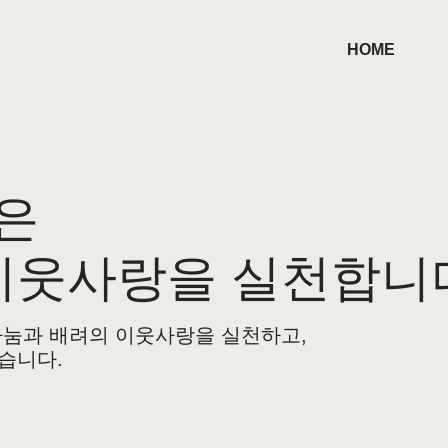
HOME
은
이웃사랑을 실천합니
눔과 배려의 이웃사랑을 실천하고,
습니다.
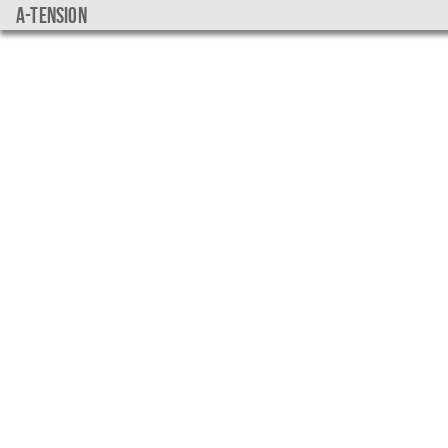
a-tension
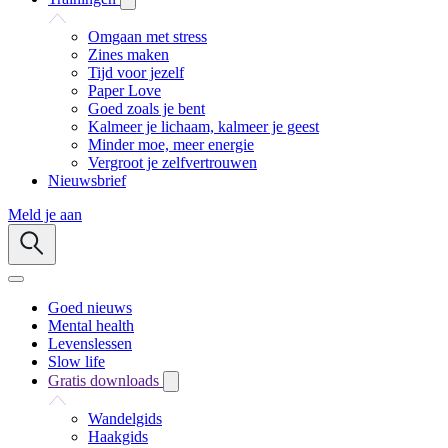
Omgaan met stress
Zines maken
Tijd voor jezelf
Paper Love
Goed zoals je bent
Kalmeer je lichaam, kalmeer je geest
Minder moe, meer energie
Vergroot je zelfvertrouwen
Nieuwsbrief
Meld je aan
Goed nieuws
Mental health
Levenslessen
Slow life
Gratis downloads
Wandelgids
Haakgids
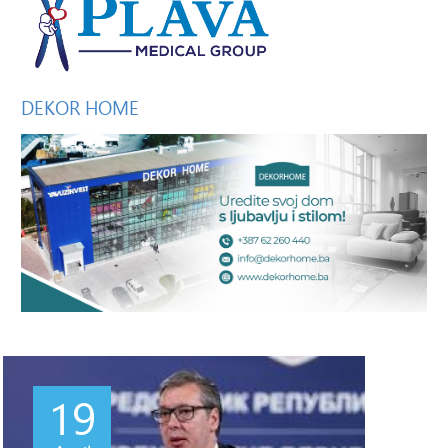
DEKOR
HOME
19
———
Each entry is to be returned precisely as it appears, but the pictures are to be dropped.

Solution:
HOME
은
이웃사랑을 실천합니
눔과 배려의 이웃사랑을 실천하고,
습니다.
a-tension
Omgaan met stress
Zines maken
Tijd voor jezelf
Paper Love
Goed zoals je bent
Kalmeer je lichaam, kalmeer je geest
Minder moe, meer energie
Vergroot je zelfvertrouwen
Nieuwsbrief
Meld je aan
Goed nieuws
Mental health
Levenslessen
Slow life
Gratis downloads
Wandelgids
Haakgids
DEKOR
HOME
19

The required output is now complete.